Barely days after the new company law regime has come into effect April 1, there has been large scale protests by company secretaries (CS) outside Shastri Bhavan (that houses the Ministry of Corporate Affairs) and the Institute of Company Secretaries of India (ICSI), the statutory body for training and certifying company secretaries.Subsequently, over the last ten days senior officials from ICSI and the MCA have been huddled in meetings to sort out the misgivings.
The Companies Act 2013 limits the role of company secretaries (CS) to 7,000-odd companies, putting at threat the livelihood of thousands of CS professionals in the country.
The new rules mandate the appointment of a company secretary only for listed companies and public companies with a paid-up capital of Rs 10 crore or more.
There is no specific requirement for a private company under the new legal framework to appoint a company secretary.
As per ICSI estimates, of the nine lakh-odd active companies in India, around 93 per cent are private.
According to R Sridharan, president, ICSI, the thrust of the new company law regime is on corporate governance and compliance. "Leaving out a vast majority of private companies from the ambit of secretarial audit goes against the spirit of the Act," says Sridharan. Moreover, company secretaries should be seen as an extended arm of the regulator, he adds.
There are around four lakh registered company secretaries in the country and around 2,000 fresh professionals get registered every year.
What has taken the CS community by surprise is the divergence in the draft Act -issued towards the end of 2013- and the final notified rules that came out last week of March 2014.
The draft rule had proposed that every listed company and "every other company" having a paid-up share capital of Rs 5 crore or more should have whole-time key managerial personnel (KMP).

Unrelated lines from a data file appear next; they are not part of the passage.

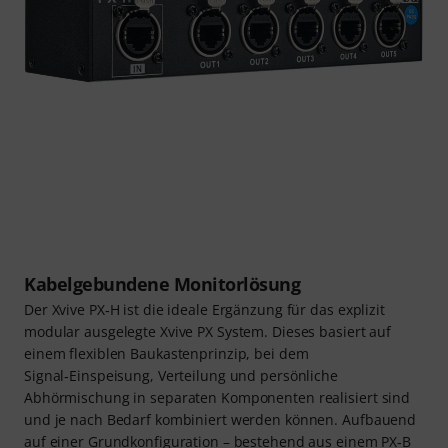
Kabelgebundene Monitorlösung
Der Xvive PX‑H ist die ideale Ergänzung für das explizit
modular ausgelegte Xvive PX System. Dieses basiert auf
einem flexiblen Baukastenprinzip, bei dem
Signal‑Einspeisung, Verteilung und persönliche
Abhörmischung in separaten Komponenten realisiert sind
und je nach Bedarf kombiniert werden können. Aufbauend
auf einer Grundkonfiguration – bestehend aus einem PX‑B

Company secretaries are part of KMP, along with managing director or CEO, a whole-time director and the chief financial officer.
The MCA has raised concerns over overlap in the scopes of secretarial audit and financial audit to limit the role of company secretaries. However ICSI's stand has been that secretarial audit relates to audit of compliances of applicable laws, while any financial audit would involve audit of financial transactions. Typically, financial audits fall under the ambit of chartered accountants.
The new law has done away with the need for pre-certification of some e-forms by a practicing professional. The ICSI's contention has been that pre-certification would help improve compliance and governance.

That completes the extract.